POMS Reference

DI 23022: Processing Quick Disability Determination (QDD) and Compassionate Allowances (CAL) in the Disability Determination Services (DDS)

TN 8 (11-12)

FRYNS SYNDROME

ALTERNATE NAMES

FRNS; Diaphragmatic Hernia, Abnormal Face, and Distal Limb Anomalies; Congenital Diaphragmatic Hernia; CDH

DESCRIPTION

Fryns Syndrome (FRNS) is a rare congenital disorder that affects the development of many parts of the body. Children with FRNS are born with a diaphragmatic hernia (hole in the diaphragm) that results in pulmonary hypoplasia (underdeveloped lungs), causing life-threatening breathing difficulties in affected infants. Other characteristics may include abnormalities of the fingers and toes; distinctive facial features; severe developmental delay and intellectual disability; and abnormalities of the brain, cardiovascular system, gastrointestinal system, kidneys, and genitalia. The exact cause of this condition is unknown, but is thought to be caused by autosomal recessive genetic mutations.

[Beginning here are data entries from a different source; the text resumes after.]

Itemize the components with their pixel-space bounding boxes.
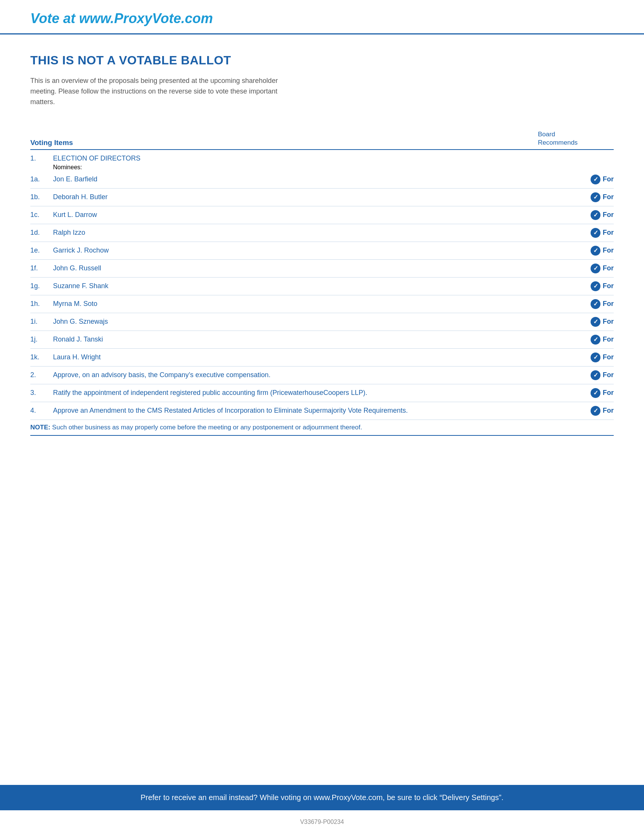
- item-num: 2.: [30, 366, 53, 384]
- table-row: 1e. Garrick J. Rochow ✓ For: [30, 241, 614, 259]
- ballot-description: This is an overview of the proposals bei…: [30, 76, 288, 108]
- table-row: 1b. Deborah H. Butler ✓ For: [30, 188, 614, 206]
- voting-items-label: Voting Items: [30, 138, 73, 146]
- board-recommends-label: BoardRecommends: [538, 130, 578, 146]
- nominees-label: Nominees:: [53, 164, 614, 171]
- check-icon: ✓: [591, 317, 601, 327]
- for-badge: ✓ For: [591, 228, 614, 238]
- item-num: 1e.: [30, 241, 53, 259]
- item-text: Kurt L. Darrow: [53, 206, 538, 224]
- note-text: NOTE: Such other business as may properl…: [30, 420, 614, 436]
- item-text: Ratify the appointment of independent re…: [53, 384, 538, 402]
- item-text: John G. Russell: [53, 259, 538, 277]
- item-text: Suzanne F. Shank: [53, 277, 538, 295]
- for-badge: ✓ For: [591, 281, 614, 291]
- check-icon: ✓: [591, 335, 601, 344]
- item-text: Approve, on an advisory basis, the Compa…: [53, 366, 538, 384]
- item-text: Approve an Amendment to the CMS Restated…: [53, 402, 538, 420]
- item-text: Laura H. Wright: [53, 348, 538, 366]
- for-badge: ✓ For: [591, 370, 614, 380]
- item-recommend: ✓ For: [538, 348, 614, 366]
- table-row: 1f. John G. Russell ✓ For: [30, 259, 614, 277]
- table-row: 4. Approve an Amendment to the CMS Resta…: [30, 402, 614, 420]
- item-recommend: ✓ For: [538, 366, 614, 384]
- item-num: 3.: [30, 384, 53, 402]
- for-badge: ✓ For: [591, 246, 614, 256]
- item-text: Myrna M. Soto: [53, 295, 538, 313]
- item-recommend: ✓ For: [538, 402, 614, 420]
- check-icon: ✓: [591, 246, 601, 256]
- item-recommend: ✓ For: [538, 331, 614, 348]
- table-row: 1h. Myrna M. Soto ✓ For: [30, 295, 614, 313]
- footer-banner: Prefer to receive an email instead? Whil…: [0, 785, 644, 810]
- for-badge: ✓ For: [591, 406, 614, 416]
- check-icon: ✓: [591, 406, 601, 416]
- table-row: 3. Ratify the appointment of independent…: [30, 384, 614, 402]
- table-row: 1g. Suzanne F. Shank ✓ For: [30, 277, 614, 295]
- check-icon: ✓: [591, 352, 601, 362]
- for-badge: ✓ For: [591, 352, 614, 362]
- table-row: 1k. Laura H. Wright ✓ For: [30, 348, 614, 366]
- for-badge: ✓ For: [591, 388, 614, 398]
- item-text: Deborah H. Butler: [53, 188, 538, 206]
- item-recommend: ✓ For: [538, 206, 614, 224]
- item-recommend: ✓ For: [538, 171, 614, 188]
- footer-code: V33679-P00234: [0, 819, 644, 825]
- item-text: Garrick J. Rochow: [53, 241, 538, 259]
- content-area: THIS IS NOT A VOTABLE BALLOT This is an …: [0, 34, 644, 436]
- note-bold: NOTE:: [30, 424, 50, 431]
- item-text: John G. Sznewajs: [53, 313, 538, 331]
- item-recommend: ✓ For: [538, 384, 614, 402]
- item-num: 1f.: [30, 259, 53, 277]
- item-recommend: ✓ For: [538, 277, 614, 295]
- for-badge: ✓ For: [591, 210, 614, 220]
- footer-banner-text: Prefer to receive an email instead? Whil…: [140, 793, 504, 802]
- item-num: 1d.: [30, 224, 53, 241]
- item-num: 1h.: [30, 295, 53, 313]
- note-content: Such other business as may properly come…: [50, 424, 362, 431]
- for-badge: ✓ For: [591, 299, 614, 309]
- item-num: 1c.: [30, 206, 53, 224]
- check-icon: ✓: [591, 370, 601, 380]
- table-row: 1j. Ronald J. Tanski ✓ For: [30, 331, 614, 348]
- check-icon: ✓: [591, 264, 601, 273]
- section-text: ELECTION OF DIRECTORS: [53, 150, 614, 164]
- item-num: 1g.: [30, 277, 53, 295]
- for-badge: ✓ For: [591, 335, 614, 344]
- item-recommend: ✓ For: [538, 224, 614, 241]
- item-num: 1k.: [30, 348, 53, 366]
- item-num: 1b.: [30, 188, 53, 206]
- section-row: 1. ELECTION OF DIRECTORS: [30, 150, 614, 164]
- table-header-row: Voting Items BoardRecommends: [30, 130, 614, 150]
- item-text: Ralph Izzo: [53, 224, 538, 241]
- item-recommend: ✓ For: [538, 188, 614, 206]
- nominees-label-row: Nominees:: [30, 164, 614, 171]
- check-icon: ✓: [591, 175, 601, 184]
- item-recommend: ✓ For: [538, 241, 614, 259]
- table-row: 2. Approve, on an advisory basis, the Co…: [30, 366, 614, 384]
- item-text: Ronald J. Tanski: [53, 331, 538, 348]
- voting-table: Voting Items BoardRecommends 1. ELECTION…: [30, 130, 614, 436]
- for-badge: ✓ For: [591, 264, 614, 273]
- table-row: 1d. Ralph Izzo ✓ For: [30, 224, 614, 241]
- check-icon: ✓: [591, 192, 601, 202]
- item-recommend: ✓ For: [538, 259, 614, 277]
- header-title: Vote at www.ProxyVote.com: [30, 11, 213, 26]
- for-badge: ✓ For: [591, 317, 614, 327]
- table-row: 1c. Kurt L. Darrow ✓ For: [30, 206, 614, 224]
- item-text: Jon E. Barfield: [53, 171, 538, 188]
- check-icon: ✓: [591, 228, 601, 238]
- item-recommend: ✓ For: [538, 313, 614, 331]
- item-recommend: ✓ For: [538, 295, 614, 313]
- for-badge: ✓ For: [591, 175, 614, 184]
- item-num: 1a.: [30, 171, 53, 188]
- table-row: 1i. John G. Sznewajs ✓ For: [30, 313, 614, 331]
- note-row: NOTE: Such other business as may properl…: [30, 420, 614, 436]
- for-badge: ✓ For: [591, 192, 614, 202]
- item-num: 4.: [30, 402, 53, 420]
- check-icon: ✓: [591, 388, 601, 398]
- check-icon: ✓: [591, 299, 601, 309]
- header: Vote at www.ProxyVote.com: [0, 0, 644, 34]
- table-row: 1a. Jon E. Barfield ✓ For: [30, 171, 614, 188]
- section-number: 1.: [30, 150, 53, 164]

DIAGNOSTIC TESTING, PHYSICAL FINDINGS, AND ICD-9-CM CODING

Diagnostic testing: The diagnosis of FRNS is based on clinical findings—no specific genetic mutations have been identified. Imaging such as chest and abdominal radiographs, cranial ultrasound examination, echocardiogram, and renal ultrasound may be used to determine the extent of the disease.

Physical findings: Congenital diaphragmatic hernia requiring emergency surgery at birth; pulmonary hypoplasia; characteristic facial features (ocular hypertelorism, coarse facies, low-set ears, micrognathia); cloudy corneas; distal digital hypoplasia; kidney dysplasia; various brain, GI or GU abnormalities.

ICD-9: 756.6

ONSET AND PROGRESSION

FRNS is a congenital disorder that is characterized by multiple abnormalities that may affect cardiac, lung, and renal functioning. Survival beyond the neonatal period has been rare. In the few individuals that survive, severe developmental delays and intellectual impairment are common.

TREATMENT

The treatment and management of FRNS is symptomatic such as corrective surgery for hernia repair. Standard supportive treatment is needed for children with cardiac, renal, and pulmonary involvement. School age children require individualized and flexible instructional curricula.

SUGGESTED PROGRAMMATIC ASSESSMENT*

Suggested MER for evaluation:

  • Clinical history and examination that describes the diagnostic features of the impairment and laboratory findings are needed to confirm the diagnosis (see above); just having a congenital diaphragmatic hernia alone does not make the diagnosis.

  • Developmental assessment or psychological testing to address allegations of mental impairments may be warranted.

Suggested Listings for Evaluation:

DETERMINATION

LISTING

REMARKS

Meets Listing

110.08 B

Listing level severity must be documented.

Medical Equals

   

* Adjudicators may, at their discretion, use the Medical Evidence of Record or Listings suggested to evaluate the claim. However, the decision to allow or deny the claim rests with the adjudicator.